Saturday, August 27, 2016

Best Day on Earth

The following is a creative summary I wrote for Rough Guides, inspired by their topic, "My Best Day on Earth"


My best day on Earth is happening right now. It feels smooth, rough, rotten, wind blown, in-my-face dirt, grit and grime. I'm hanging off a cliff on a rocky precipice of canyon side overlooking Fossil Creek in Southwestern Arizona, USA.



The air stings my smiling cheeks. It is nighttime and the full moonlight is shaded on this side of the mountainside. The shapes nearby me are mostly still, but occasionally quiver in the starlight, tricking my eyes, nearly igniting my fear of hungry wild cougars. I know this is an expansively rocky, cactus filled, red dirt terrain. By daylight the paths were dappled shade on a steep canyon face. There is a majestically clear stream below me. I have climbed so high, its lulling splish-splash sounds do not reach me.  The sight of the fresh water moving steadily in small rapids over the desert stones, fostering rich green vegetation in its current, is fresh in my mind. 




The Sun descended a small ways back, when I was still on the trail. Then, I encountered a pack of javelinas. They had surrounded a small cotton tail rabbit, its tiny white tail shone stark in the night as I watched it scamper away, taking advantage of the distraction I had momentarily created in the midst of the hunt. My black boots crunched on the sharp gravel as I slowed my fast pace and dodged off the path, just in time to hear the snarls and grunts rushing past me. Night birds are churrring in the sky above. I press my face into the cool, sharp boulder at my shoulder. It smells like red dust, as do I. 


So here I am. Keeping my senses sharp, alert for the silent stalk of a mountain cat. The best moment of my best days on Earth. Adventure seething through my blood. My heart pounding in my chest. The moon moving higher from behind the mountain, now a small orb climbing through the limitless sky.

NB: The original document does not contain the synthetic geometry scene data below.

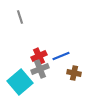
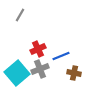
gray line: moved 2 px up; rotated 48 degrees clockwise
red cross: moved 1 px left, 7 px up
cyan square: moved 3 px left, 9 px up
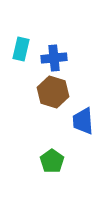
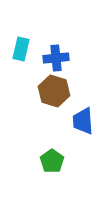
blue cross: moved 2 px right
brown hexagon: moved 1 px right, 1 px up
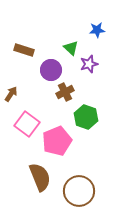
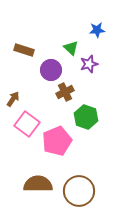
brown arrow: moved 2 px right, 5 px down
brown semicircle: moved 2 px left, 7 px down; rotated 68 degrees counterclockwise
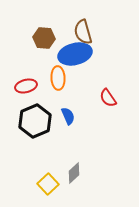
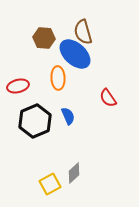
blue ellipse: rotated 56 degrees clockwise
red ellipse: moved 8 px left
yellow square: moved 2 px right; rotated 15 degrees clockwise
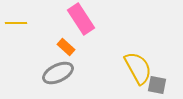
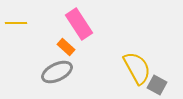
pink rectangle: moved 2 px left, 5 px down
yellow semicircle: moved 1 px left
gray ellipse: moved 1 px left, 1 px up
gray square: rotated 18 degrees clockwise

 I crouch, tucked in the shadow of a saguaro cactus against a sandstone boulder, listening to the swish and swash of the pine branches in the night. A sensation of cold air sweeps under my hat brim, blowing into my left ear. I've turned my head slightly to the side, so I can still keep hold of the canyon face and also my hat on my head in the accelerating wind. The stars above me grow brighter, as I breath deeper and struggle to take it all in. A deep breath, then, I move on. 



Uncurling my long legs from beneath me, I step back onto the path. Many miles later, upon the top of this mountainside, I pry my chilly arms from my chest and crawl into a warm sleeping bag. Feeling completely at home in the wide, wild world and grateful to have returned to the familiar smell of my bedroll, I drift off to sleep in a soundless dream.